Check each line of the records below and collect those that include the word "evenodd".

MATERIAL SUPPLIED Start Marker

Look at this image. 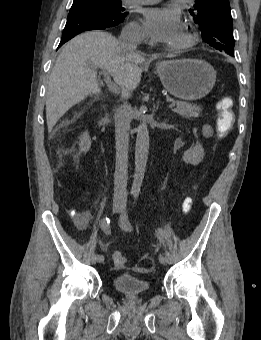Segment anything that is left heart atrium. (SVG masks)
<instances>
[{"mask_svg": "<svg viewBox=\"0 0 261 340\" xmlns=\"http://www.w3.org/2000/svg\"><path fill=\"white\" fill-rule=\"evenodd\" d=\"M143 23L147 34L160 44H171L182 27L179 13L167 7L144 9Z\"/></svg>", "mask_w": 261, "mask_h": 340, "instance_id": "obj_1", "label": "left heart atrium"}]
</instances>
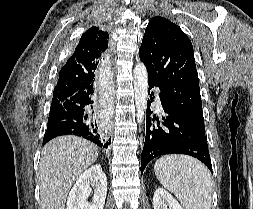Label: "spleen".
Here are the masks:
<instances>
[{
    "instance_id": "3e777b00",
    "label": "spleen",
    "mask_w": 253,
    "mask_h": 209,
    "mask_svg": "<svg viewBox=\"0 0 253 209\" xmlns=\"http://www.w3.org/2000/svg\"><path fill=\"white\" fill-rule=\"evenodd\" d=\"M154 171L185 209H211L212 178L201 162L189 156L167 155L156 161Z\"/></svg>"
}]
</instances>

MATERIAL SUPPLIED End Marker

● TASK RESPONSE
[{"mask_svg": "<svg viewBox=\"0 0 261 340\" xmlns=\"http://www.w3.org/2000/svg\"><path fill=\"white\" fill-rule=\"evenodd\" d=\"M143 23L147 34L160 44H171L182 27L179 13L167 7L144 9Z\"/></svg>", "mask_w": 261, "mask_h": 340, "instance_id": "obj_1", "label": "left heart atrium"}]
    "mask_svg": "<svg viewBox=\"0 0 253 209\" xmlns=\"http://www.w3.org/2000/svg\"><path fill=\"white\" fill-rule=\"evenodd\" d=\"M154 171L185 209H211L212 178L201 162L189 156L167 155L156 161Z\"/></svg>"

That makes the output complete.